Aims: Clinical obesity services in public hospitals and private clinics offer more intensive treatments and care for obesity, with varying success. We aimed to develop a decision aid tool using “real-world” data within the Australian health system to predict weight loss after bariatric surgery and non-surgical care.
Materials and methods: We analysed de-identified patient record data (aged 16+years) of initial review between 2015 and 2020 with 6-months (n=219) and 9 or 12-months (n=153) follow-ups at eight clinical obesity services nationwide. The primary outcome was percentage weight loss in the first 6-months and 9 or 12-months after initial review. Predictors were selected by statistical evidence (p<0.20), effect size (±2%), and clinical judgment. Multiple linear regression and bariatric surgery were used to create simple predictive models. The accuracy of predictions was measured using percentage of predictions ±5% of the observed value, and sensitivity and specificity for predicting target weight loss of 5% for non-surgical care and 15% for bariatric surgery.

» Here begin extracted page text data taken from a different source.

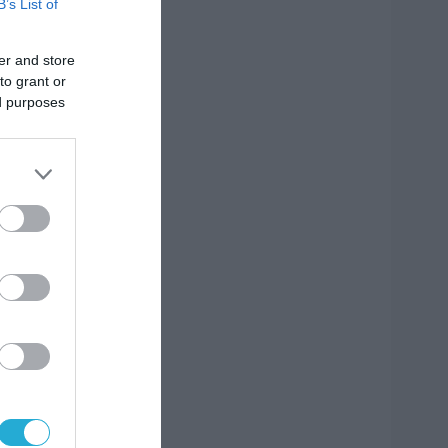
B’s List of
er and store
to grant or
ed purposes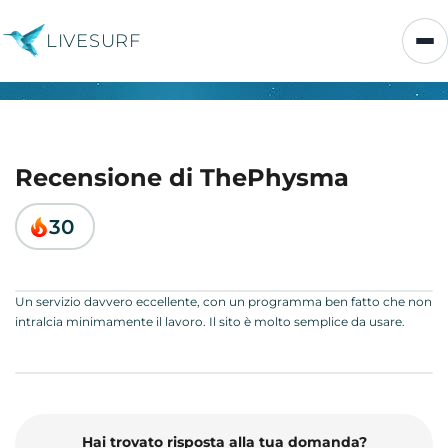
LIVESURF
Recensione di ThePhysma
30
Un servizio davvero eccellente, con un programma ben fatto che non
intralcia minimamente il lavoro. Il sito è molto semplice da usare.
Hai trovato risposta alla tua domanda?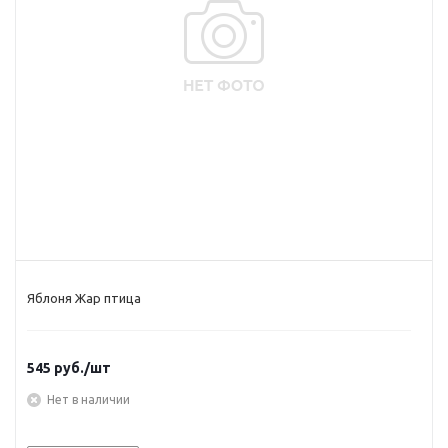
Яблоня Жар птица
545
руб.
/шт
Нет в наличии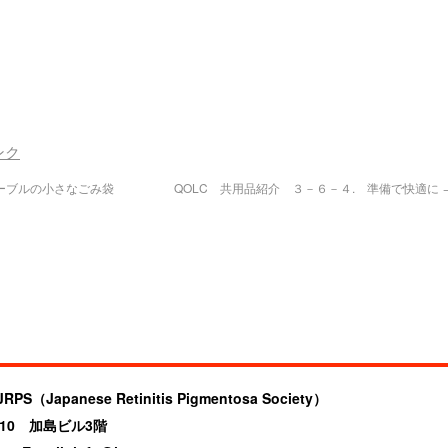
ンク
テーブルの小さなごみ袋
QOLC 共用品紹介 ３－６－４. 準備で快適に
anese Retinitis Pigmentosa Society）
4-10 加島ビル3階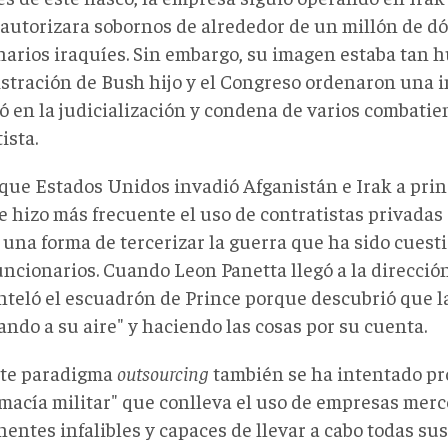
 autorizara sobornos de alrededor de un millón de dó
narios iraquíes. Sin embargo, su imagen estaba tan 
stración de Bush hijo y el Congreso ordenaron una 
ó en la judicialización y condena de varios combatien
ista.
que Estados Unidos invadió Afganistán e Irak a prin
se hizo más frecuente el uso de contratistas privadas
, una forma de tercerizar la guerra que ha sido cuest
uncionarios. Cuando Leon Panetta llegó a la dirección
teló el escuadrón de Prince porque descubrió que l
ando a su aire" y haciendo las cosas por su cuenta.
ste paradigma
outsourcing
también se ha intentado pr
macía militar" que conlleva el uso de empresas merce
entes infalibles y capaces de llevar a cabo todas su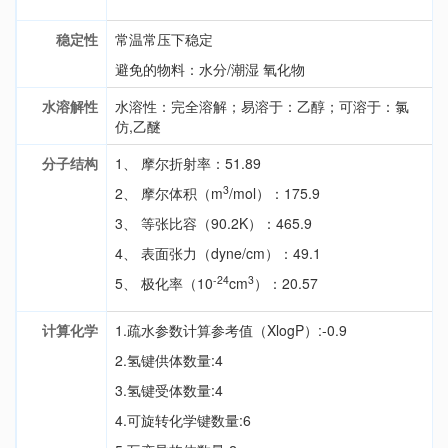
稳定性
常温常压下稳定
避免的物料：水分/潮湿 氧化物
水溶解性
水溶性：完全溶解；易溶于：乙醇；可溶于：氯
仿,乙醚
分子结构
1、 摩尔折射率：51.89
3
2、 摩尔体积（m
/mol）：175.9
3、 等张比容（90.2K）：465.9
4、 表面张力（dyne/cm）：49.1
-24
3
5、 极化率（10
cm
）：20.57
计算化学
1.疏水参数计算参考值（XlogP）:-0.9
2.氢键供体数量:4
3.氢键受体数量:4
4.可旋转化学键数量:6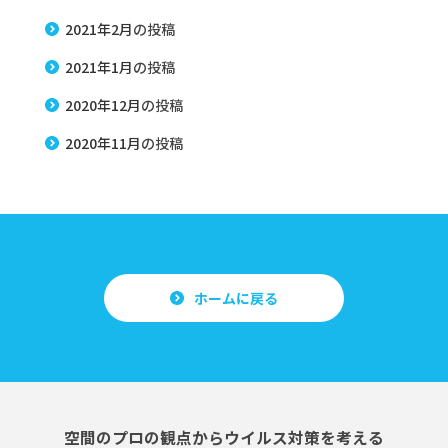
2021年2月
の投稿
2021年1月
の投稿
2020年12月
の投稿
2020年11月
の投稿
ホームに戻る
空間のプロの観点からウイルス対策を考える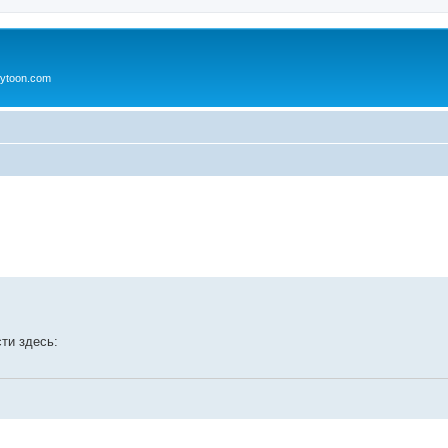
ytoon.com
ренный поиск
ти здесь: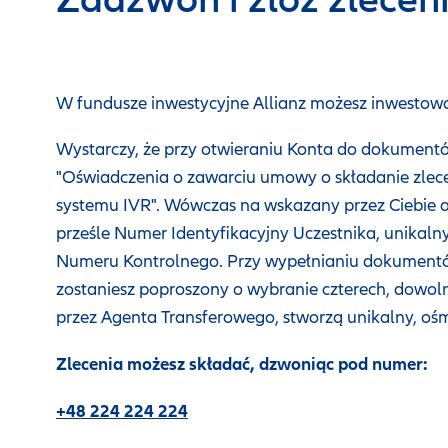
Zadzwoń i złóż zlecen
W fundusze inwestycyjne Allianz możesz inwestowa
Wystarczy, że przy otwieraniu Konta do dokument
"Oświadczenia o zawarciu umowy o składanie zlece
systemu IVR". Wówczas na wskazany przez Ciebie 
prześle Numer Identyfikacyjny Uczestnika, unikalny
Numeru Kontrolnego. Przy wypełnianiu dokumentów
zostaniesz poproszony o wybranie czterech, dowoln
przez Agenta Transferowego, stworzą unikalny, oś
Zlecenia możesz składać, dzwoniąc pod numer:
+48 224 224 224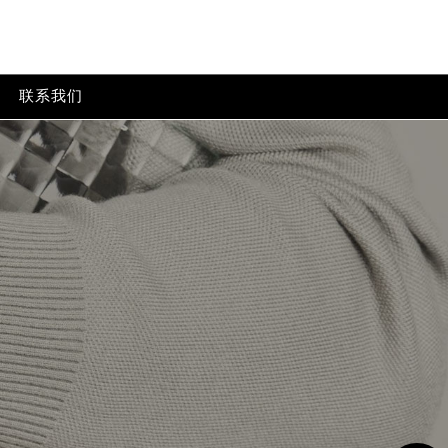
p-content/themes/baumemercier/header.php
on line
24
tent/themes/baumemercier/header.php
on line
32
联系我们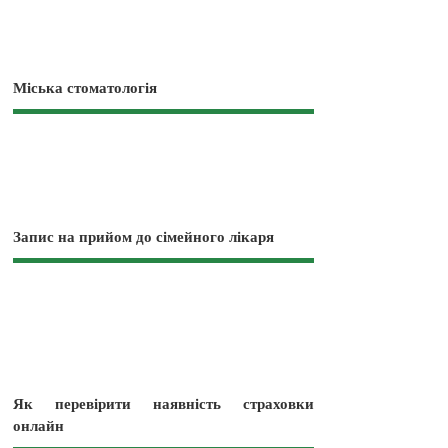
Міська стоматологія
Запис на прийом до сімейного лікаря
Як перевірити наявність страховки
онлайн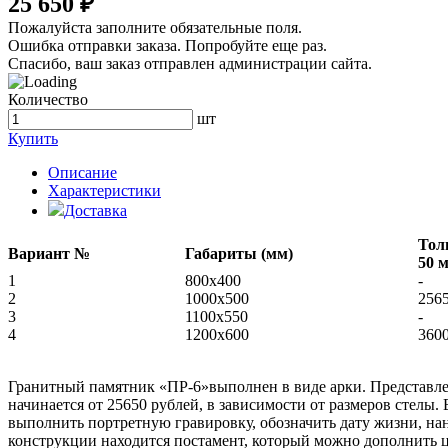
25 650 ₽
Пожалуйста заполните обязательные поля.
Ошибка отправки заказа. Попробуйте еще раз.
Спасибо, ваш заказ отправлен администрации сайта.
Количество
шт
Купить
Описание
Характеристики
Доставка
Тол
Вариант №
Габариты (мм)
50 
1
800x400
-
2
1000х500
256
3
1100х550
-
4
1200х600
360
Гранитный памятник «ПР-6»выполнен в виде арки. Представле
начинается от 25650 рублей, в зависимости от размеров стелы
выполнить портретную гравировку, обозначить дату жизни, нан
конструкции находится постамент, который можно дополнить 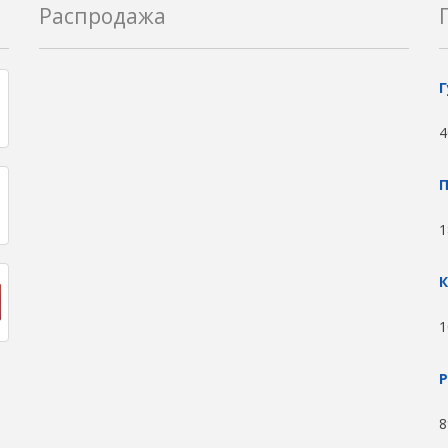
Распродажа
Г
4
П
1
К
1
8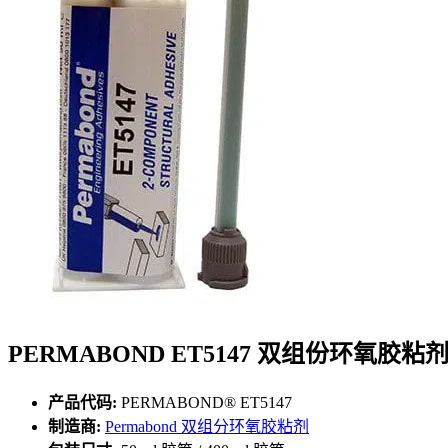
PERMABOND ET5147 双组份环氧胶粘
产品代码:
PERMABOND® ET5147
制造商:
Permabond 双组分环氧胶粘剂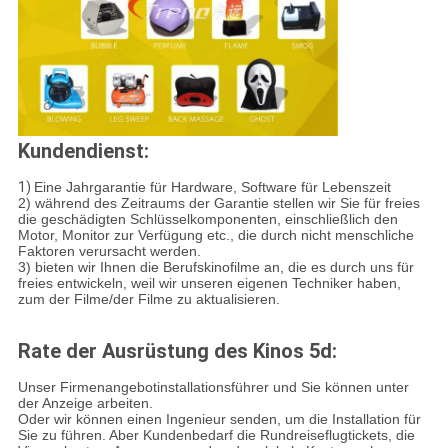
Kundendienst:
1)
Eine Jahrgarantie für Hardware, Software für Lebenszeit
2) während des Zeitraums der Garantie stellen wir Sie für freies
die geschädigten Schlüsselkomponenten, einschließlich den
Motor, Monitor zur Verfügung etc., die durch nicht menschliche
Faktoren verursacht werden.
3) bieten wir Ihnen die Berufskinofilme an, die es durch uns für
freies entwickeln, weil wir unseren eigenen Techniker haben,
zum der Filme/der Filme zu aktualisieren.
Rate der Ausrüstung des Kinos 5d:
Unser Firmenangebotinstallationsführer und Sie können unter
der Anzeige arbeiten.
Oder wir können einen Ingenieur senden, um die Installation für
Sie zu führen. Aber Kundenbedarf die Rundreiseflugtickets, die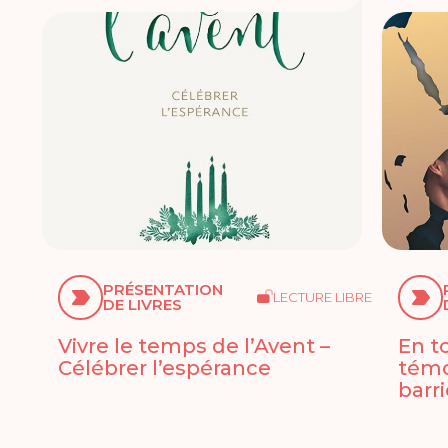
PRÉSENTATION
LECTURE LIBRE
DE LIVRES
Vivre le temps de l’Avent –
En t
Célébrer l’espérance
témo
barr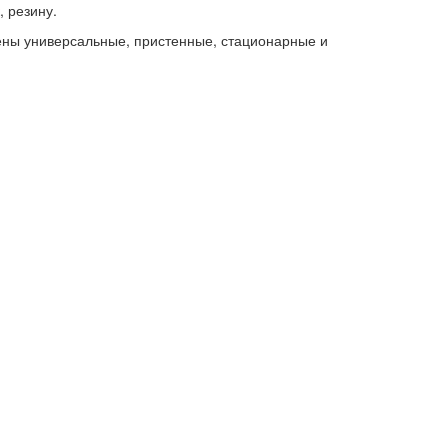
, резину.
ены универсальные, пристенные, стационарные и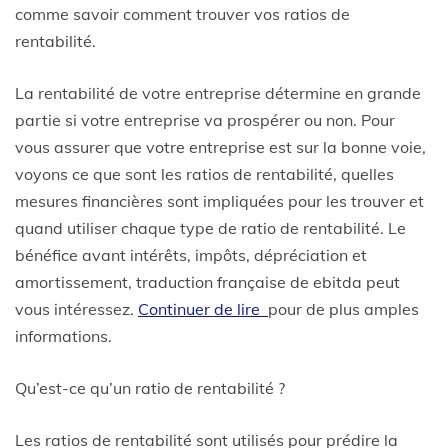
comme savoir comment trouver vos ratios de
rentabilité.
La rentabilité de votre entreprise détermine en grande
partie si votre entreprise va prospérer ou non. Pour
vous assurer que votre entreprise est sur la bonne voie,
voyons ce que sont les ratios de rentabilité, quelles
mesures financières sont impliquées pour les trouver et
quand utiliser chaque type de ratio de rentabilité. Le
bénéfice avant intérêts, impôts, dépréciation et
amortissement, traduction française de ebitda peut
vous intéressez.
Continuer de lire
pour de plus amples
informations.
Qu’est-ce qu’un ratio de rentabilité ?
Les ratios de rentabilité sont utilisés pour prédire la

Results: Bariatric surgery resulted in greater observed weight loss than non-surgical care at 6-months (19% vs. 5%) and 9 or 12-months (22% vs. 5%). The predicted weight loss at 6-months was: 6%,+15% if bariatric surgery,+2% if T2D, –3% if ≥10 alcohol drinks/week, –2% if current smoker,–2% if depression history,–2% if eating disorder history, and–1% if anxiety history. Accuracy was 55% (120/219), sensitivity was 53%, and specificity was 78%. The predicted weight loss at 9-12-months was: 5%,+16% if bariatric surgery,+6% if eating disorder history,+5% if T2D,–3% if osteoarthritis,–3% if sleep disorder, and–2% if depression history. Accuracy was 50% (77/153), sensitivity was 85%, and specificity was 51%.
Conclusions: The DACOS scoring system can help clinicians set realistic goals for obesity management by considering several predictors of weight loss. Further research is needed to improve the predictive power of the scoring tool.